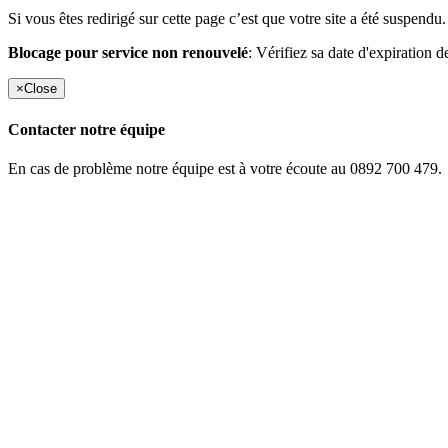
Si vous êtes redirigé sur cette page c’est que votre site a été suspendu.
Blocage pour service non renouvelé
: Vérifiez sa date d'expiration d
×
Close
Contacter notre équipe
En cas de problème notre équipe est à votre écoute au 0892 700 479.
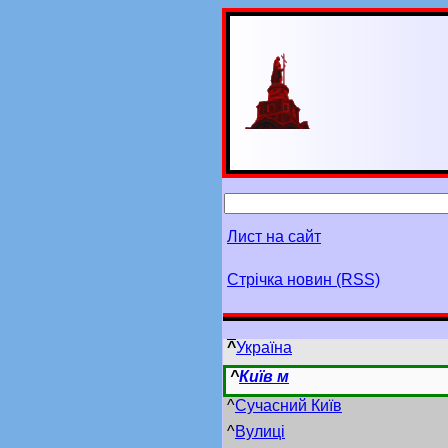
Лист на сайт
Стрічка новин (RSS)
^
Україна
^
Київ м
^
Сучасний Київ
^
Вулиці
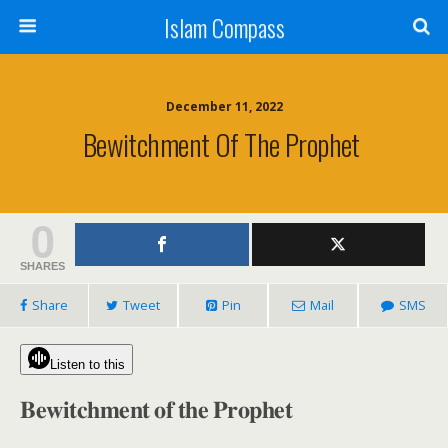
Islam Compass
December 11, 2022
Bewitchment Of The Prophet
0
SHARES
Share
Tweet
Pin
Mail
SMS
Listen to this
𝐁𝐞𝐰𝐢𝐭𝐜𝐡𝐦𝐞𝐧𝐭 𝐨𝐟 𝐭𝐡𝐞 𝐏𝐫𝐨𝐩𝐡𝐞𝐭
····················
## Task requirements:
Output, exactly and without pictures, the lines above that run from the one containing "Стрічка новин (RSS)" through the last line of the entries, inclusive.

## Exercise result:
Стрічка новин (RSS)
^
Україна
^
Київ м
^
Сучасний Київ
^
Вулиці
Islam Compass
December 11, 2022
Bewitchment Of The Prophet
0
SHARES
Share
Tweet
Pin
Mail
SMS
Listen to this
𝐁𝐞𝐰𝐢𝐭𝐜𝐡𝐦𝐞𝐧𝐭 𝐨𝐟 𝐭𝐡𝐞 𝐏𝐫𝐨𝐩𝐡𝐞𝐭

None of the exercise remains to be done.